What with the horrible weather outside and the ongoing frustrations of CluedUp inside it’s not been a very happy morning. However I was cheered up by this enjoyable puzzle (when I eventually got it). Let us know your thoughts in a comment.
If you’re still baffled after reading a hint, try highlighting the space between the brackets under the clue to reveal the answer.

Across Clues

1a  Earth perhaps flat? Theory, initially (6)
{PLANET} – a synonym for flat or level is followed by the initial letter of T(heory) to make what Earth is an example of.

5a  Gossip caused by jazz fan bringing in couple (8)
{CHITCHAT} – a slang term for a jazz fan goes round (bringing in) a verb to couple (to attach a trailer to a car, for example).

9a  Call number back, then ring versatile musician (3-3,4)
{ONE-MAN BAND} – a verb meaning to call or identify is followed by the abbreviation of number, then this is all reversed (back) and followed by a ring or hoop.

10a  Daughter getting drink on house (4)
{DRUM} – a slang word for a house comes from D(aughter) followed by an alcoholic drink. I spent some time trying to find out the derivation of the use of this word for house (some think it is rhyming slang for place from “**** and bass” but that has been discounted and other suggestions are not very persuasive). If you have any ideas I’d be very interested.

11a  Disease of bony part of leg, leg broken by son (8)
{SHINGLES} – a painful disease is made from the long bony bit in your leg followed by an anagram (broken) of LEG and S(on).

12a  Pub’s bill for wine (6)
{BARSAC} – this is a sweet white wine from France. It comes from a synonym for pub, the ‘S from the clue and the abbreviation for bill or account.

13a  Worthless people, hundred in total (4)
{SCUM} – insert the Roman numeral for a hundred in a total.

15a  General’s reserve that’s easy to understand (4,4)
{OPEN BOOK} – a synonym for general, in the sense of public or unrestricted, is followed by a verb meaning to reserve to make something that is proverbially easy to read or understand.

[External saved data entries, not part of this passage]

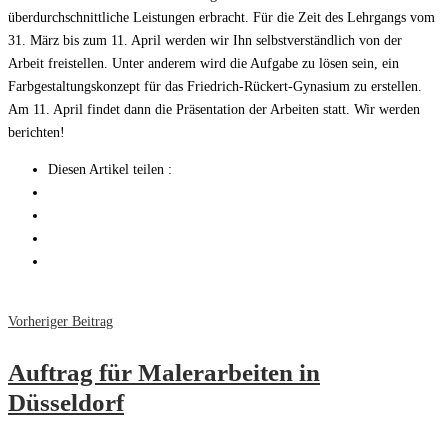
überdurchschnittliche Leistungen erbracht. Für die Zeit des Lehrgangs vom
31. März bis zum 11. April werden wir Ihn selbstverständlich von der
Arbeit freistellen. Unter anderem wird die Aufgabe zu lösen sein, ein
Farbgestaltungskonzept für das Friedrich-Rückert-Gynasium zu erstellen.
Am 11. April findet dann die Präsentation der Arbeiten statt. Wir werden
berichten!
Diesen Artikel teilen :
Vorheriger Beitrag
Auftrag für Malerarbeiten in
Düsseldorf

18a  One set of workers responsible for article, kind of fishy, in Daily Telegraph? (3,5)
{DAY SHIFT} – this set of workers is formed from an indefinite article and an anagram (kind) of FISHY all inside the abbreviation of the D(aily) T(elegraph).

19a  Couple by river bank (4)
{TIER} – a verb meaning to couple (in the same sense as it was used in 5a) is followed by R(iver) to make a bank (of seats, say).

21a  Bishop, during a trial, is taking the most optimistic view (2,4)
{AT BEST} – put the abbreviation for bishop (from the chess board) inside A and a trial to make a phrase meaning assuming the most favourable outcome.

23a  The man’s taken round Leeds, unfortunately paying no attention (8)
{HEEDLESS} – a pronoun for “the man” and the associated ‘S contain (taken round) an anagram (unfortunately) of LEEDS.

25a  Badly behaved child runs into club (4)
{BRAT} – put the abbreviation used for runs in cricket inside a club or racquet.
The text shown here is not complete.